Salah satu kebutuhan yang sangat penting dalam pemenuhan kebutuhan
konsumen yaitu adalah kebutuhan jasa dikarenakan tidak semua orang memiliki
kemampuan di bidangnya dalam pemenuhan jasa. Bentuk jasa yang sangat dibutuhkan
di kalangan kosnumen salah merupakan jasa penerbangan, manusia dalam pemenuhan
kebutuhan di bidang transportasi sangat mengdepankan hak atas keselamatan,
kenyamanan dan kemanan dalam mengkonsumsi atau menggunakan jasa dari maskapai
penerbangan yang telah dipilih. Namun realitanya beberapa konsumen yang
menggunakan jasa penerbangan kecewa akan haknya yang tidak terpenuhi sebagai
konsumen.
Seperti halnya konsumen atau penumpang maskapai yang akan berpergian
jauh dengan tujuan menghabiskan masa libur atau berpindah daerah tentu saja
membawa berbagai barang-barang pribadi. Semua maskapai menyediakan jasa
penyimpanan bagasi atas barang –barang pribadi bawaan penumpang dan hal
tersebut sepenuhnya menjadi tanggung jawab pihak maskapai, dan segala sesuatu
yang terjadi merupakan kewenangan pihak maskapai sesuai dengan Undang-Undang Nomor 1 Tahun 2009. Namun ada beberapa oknum dari pihak
maskapai ataupun pihak bandara yang mencari keuntungan, salah satunya dengan
cara membongkar bagasi atau koper penumpang dan mengambil barang-barang
berharga milik penumpang. Tentu saja hal ini sangat bertentangan dengan
pemenuhan hak konsumen atau penumpang dalam hak keamanan. Pihak maskapai yang
seharusnya tegas terhadap hal seperti ini dan mengdepankan hak-hak konsumen
atau penumpang, justru tidak mengindahkan.
B.
Rumusan
Masalah
1.
Apa pengertian dan
ruang lingkup sengketa ?
2.
Bagaimana kronologi permasalahan dalam sengketa lion air ?
3.
Bagaimana Analisis Kasus pencurian barang oleh oknum porter lion air terhadap
konsumen ?
BAB II
PEMBAHASAN
A.
Pengertian dan
Ruang Lingkup Sengketa Konsumen
Sengketa tidak lepas dari suatu konflik. Dimana ada sengketa pasti disitu
ada konflik. Begitu banya konflik dalam kehidupan sehari-hari. Entah konflik
kecil ringan bahkan konflik yang besar dan berat. Hal ini dialami oleh semua
kalangan. Karena hidup ini tidak lepas dari permasalahan.

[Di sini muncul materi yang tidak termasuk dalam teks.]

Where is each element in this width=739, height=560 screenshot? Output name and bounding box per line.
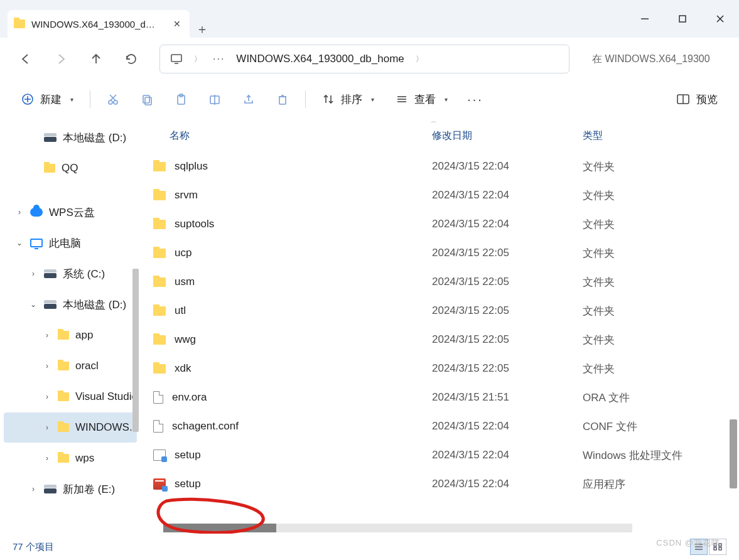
refresh-button[interactable] [117, 45, 146, 73]
close-button[interactable] [701, 0, 739, 38]
file-row[interactable]: wwg2024/3/15 22:05文件夹 [141, 325, 739, 354]
minimize-button[interactable] [626, 0, 664, 38]
sidebar-item[interactable]: ›oracl [4, 351, 137, 381]
sidebar-item[interactable]: ›本地磁盘 (D:) [4, 122, 137, 153]
chevron-down-icon[interactable]: ⌄ [29, 300, 38, 309]
file-name: sqlplus [175, 160, 208, 173]
file-date: 2024/3/15 22:05 [432, 304, 583, 317]
file-row[interactable]: srvm2024/3/15 22:04文件夹 [141, 181, 739, 210]
file-row[interactable]: utl2024/3/15 22:05文件夹 [141, 296, 739, 325]
file-row[interactable]: schagent.conf2024/3/15 22:04CONF 文件 [141, 412, 739, 441]
chevron-right-icon[interactable]: › [43, 423, 51, 432]
file-date: 2024/3/15 21:51 [432, 391, 583, 404]
file-name: ucp [175, 247, 191, 259]
sidebar: ›本地磁盘 (D:)›QQ›WPS云盘⌄此电脑›系统 (C:)⌄本地磁盘 (D:… [0, 118, 141, 534]
cut-button[interactable] [98, 87, 128, 112]
preview-button[interactable]: 预览 [667, 87, 726, 112]
sidebar-item[interactable]: ›新加卷 (E:) [4, 474, 137, 504]
up-button[interactable] [82, 45, 111, 73]
file-row[interactable]: setup2024/3/15 22:04应用程序 [141, 470, 739, 498]
file-date: 2024/3/15 22:04 [432, 420, 583, 433]
file-name: suptools [175, 218, 214, 230]
chevron-right-icon[interactable]: 〉 [194, 54, 202, 65]
sidebar-item-label: Visual Studio [75, 390, 137, 403]
grid-view-button[interactable] [709, 539, 726, 555]
sidebar-item[interactable]: ›app [4, 320, 137, 350]
toolbar: 新建 ▾ 排序 ▾ 查看 ▾ ··· 预览 [0, 80, 739, 118]
fld-icon [58, 362, 69, 370]
chevron-right-icon[interactable]: 〉 [416, 54, 423, 65]
status-bar: 77 个项目 [0, 534, 739, 560]
sidebar-item-label: QQ [62, 162, 78, 175]
sidebar-item[interactable]: ›QQ [4, 153, 137, 183]
sidebar-item[interactable]: ⌄此电脑 [4, 228, 137, 258]
file-type: ORA 文件 [583, 390, 739, 405]
sidebar-item[interactable]: ⌄本地磁盘 (D:) [4, 289, 137, 320]
close-tab-icon[interactable]: ✕ [166, 19, 181, 29]
folder-icon [14, 19, 25, 28]
file-row[interactable]: setup2024/3/15 22:04Windows 批处理文件 [141, 441, 739, 470]
preview-label: 预览 [696, 92, 718, 107]
rename-button[interactable] [200, 87, 230, 112]
chevron-right-icon[interactable]: › [43, 331, 51, 340]
more-button[interactable]: ··· [460, 87, 490, 112]
column-headers: 名称 修改日期 类型 [141, 123, 739, 148]
address-bar[interactable]: 〉 ··· WINDOWS.X64_193000_db_home 〉 [159, 45, 569, 73]
more-icon[interactable]: ··· [213, 53, 225, 65]
new-button[interactable]: 新建 ▾ [13, 87, 82, 112]
file-name: srvm [175, 189, 198, 202]
svg-rect-14 [143, 95, 149, 103]
share-button[interactable] [234, 87, 264, 112]
chevron-down-icon[interactable]: ⌄ [15, 239, 24, 247]
sort-button[interactable]: 排序 ▾ [313, 87, 383, 112]
file-row[interactable]: usm2024/3/15 22:05文件夹 [141, 267, 739, 296]
chevron-right-icon[interactable]: › [43, 392, 51, 401]
sidebar-item[interactable]: ›WINDOWS.X [4, 412, 137, 443]
sidebar-item[interactable]: ›Visual Studio [4, 382, 137, 412]
file-row[interactable]: xdk2024/3/15 22:05文件夹 [141, 354, 739, 383]
details-view-button[interactable] [690, 539, 708, 555]
file-date: 2024/3/15 22:05 [432, 247, 583, 259]
horizontal-scrollbar[interactable] [163, 524, 632, 532]
chevron-right-icon[interactable]: › [43, 362, 51, 370]
chevron-down-icon: ▾ [445, 96, 448, 103]
view-label: 查看 [414, 92, 436, 107]
file-name: setup [175, 449, 201, 461]
delete-button[interactable] [267, 87, 298, 112]
col-type[interactable]: 类型 [583, 129, 739, 143]
back-button[interactable] [11, 45, 40, 73]
file-name: schagent.conf [172, 420, 239, 433]
search-input[interactable]: 在 WINDOWS.X64_19300 [583, 45, 728, 73]
monitor-icon [170, 53, 183, 65]
chevron-right-icon[interactable]: › [43, 454, 51, 463]
breadcrumb-current[interactable]: WINDOWS.X64_193000_db_home [236, 53, 404, 65]
view-button[interactable]: 查看 ▾ [387, 87, 456, 112]
file-row[interactable]: env.ora2024/3/15 21:51ORA 文件 [141, 383, 739, 412]
sidebar-item-label: 系统 (C:) [63, 267, 105, 281]
paste-button[interactable] [166, 87, 196, 112]
sidebar-item[interactable]: ›wps [4, 443, 137, 473]
col-date[interactable]: 修改日期 [432, 129, 583, 143]
new-tab-button[interactable]: ＋ [190, 21, 215, 38]
chevron-right-icon[interactable]: › [29, 485, 38, 493]
svg-rect-1 [679, 16, 686, 22]
copy-button[interactable] [132, 87, 162, 112]
col-name[interactable]: 名称 [153, 129, 432, 143]
tab-current[interactable]: WINDOWS.X64_193000_db_hc ✕ [8, 10, 190, 38]
folder-icon [153, 162, 166, 171]
file-row[interactable]: ucp2024/3/15 22:05文件夹 [141, 239, 739, 267]
chevron-right-icon[interactable]: › [15, 208, 24, 217]
file-type: CONF 文件 [583, 419, 739, 434]
maximize-button[interactable] [664, 0, 701, 38]
sidebar-item[interactable]: ›WPS云盘 [4, 197, 137, 227]
chevron-right-icon[interactable]: › [29, 269, 38, 278]
forward-button[interactable] [46, 45, 75, 73]
titlebar: WINDOWS.X64_193000_db_hc ✕ ＋ [0, 0, 739, 38]
collapse-handle[interactable]: ︿ [141, 118, 726, 126]
folder-icon [153, 364, 166, 374]
svg-rect-34 [714, 544, 716, 546]
hdd-icon [44, 488, 57, 493]
file-row[interactable]: sqlplus2024/3/15 22:04文件夹 [141, 152, 739, 181]
sidebar-item[interactable]: ›系统 (C:) [4, 259, 137, 289]
file-row[interactable]: suptools2024/3/15 22:04文件夹 [141, 210, 739, 239]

Sengketa menurut Kamus Besar Bahasa Indonesia berarti pertentangan atau
konflik, Konflik berarti adanya oposisi atau pertentangan antara orang-orang,
kelompok-kelompok, atau organisasi-organisasi terhadap satu objek permasalahan.
Sedangkan menurut Ali Achmad sengketa adalah pertentangan antara dua pihak atau
lebih yang berawal dari persepsi yang berbeda tentang suatu kepentingan atau
hak milik yang dapat menimbulkan akibat hukum bagi keduanya.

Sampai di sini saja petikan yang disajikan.